As Rakuten Mobile positions this solution within the broader Open RAN ecosystem, Site Manager is designed to be interoperable with other AI-enabled tools and platforms, enabling a coherent, end-to-end AI-enabled workflow. The ambition is to create a scalable framework that can be replicated and adapted across different markets and regulatory environments, allowing operators to adopt a common language for AI-driven site development while preserving the flexibility needed to accommodate local conditions and constraints. The platform’s success thus far underscores the potential of AI to bring a new level of discipline, efficiency, and transparency to site development in telecoms, ultimately enabling networks that are not only faster to deploy but also more resilient and sustainable over their lifecycles.
Building an AI site companion: empowering field engineers with vision, language, and automation
A standout element of Rakuten Mobile’s AI strategy is the development of an “AI site companion”—an integrated set of AI capabilities designed to assist field engineers during construction and installation. The concept centers on using computer vision and large language models to augment human workers, providing real-time guidance, verification, and efficiency gains that touch multiple facets of on-site operations. The aim is to reduce the cognitive and administrative load on field engineers while improving accuracy and consistency across deployments.
At its core, the AI site companion is meant to operate as a dependable partner for engineers, rather than a replacement for human expertise. The emphasis is on collaboration: AI handles repetitive, high-volume tasks; it provides intelligent insights; and it supports decision-making with data-driven recommendations.

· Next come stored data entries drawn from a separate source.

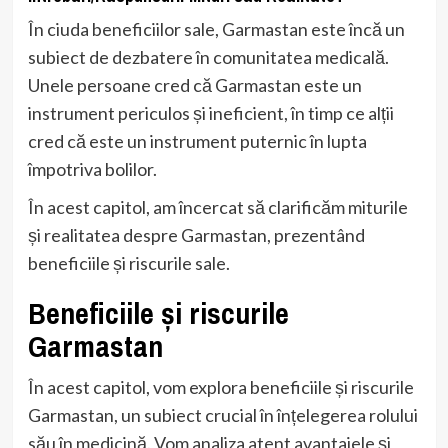
În ciuda beneficiilor sale, Garmastan este încă un
subiect de dezbatere în comunitatea medicală.
Unele persoane cred că Garmastan este un
instrument periculos și ineficient, în timp ce alții
cred că este un instrument puternic în lupta
împotriva bolilor.
În acest capitol, am încercat să clarificăm miturile
și realitatea despre Garmastan, prezentând
beneficiile și riscurile sale.
Beneficiile și riscurile
Garmastan
În acest capitol, vom explora beneficiile și riscurile
Garmastan, un subiect crucial în înțelegerea rolului
său în medicină. Vom analiza atent avantajele și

This partnership-style approach aligns with a broader AI adoption narrative in which human workers and intelligent systems work together to achieve superior outcomes more efficiently than either could alone.
One practical application of this approach involves embedding AI directly into cameras used by field engineers during construction and installation. The AI-enabled cameras perform intelligent auditing in real time, assessing whether construction work adheres to the approved design and specifications as photographs and video are captured on-site. This capability allows for immediate feedback to workers, enabling on-the-spot corrections and reducing the likelihood of rework downstream. The benefits extend beyond quality control; real-time validation accelerates the inspection cycle and helps teams meet tight project schedules without compromising standards.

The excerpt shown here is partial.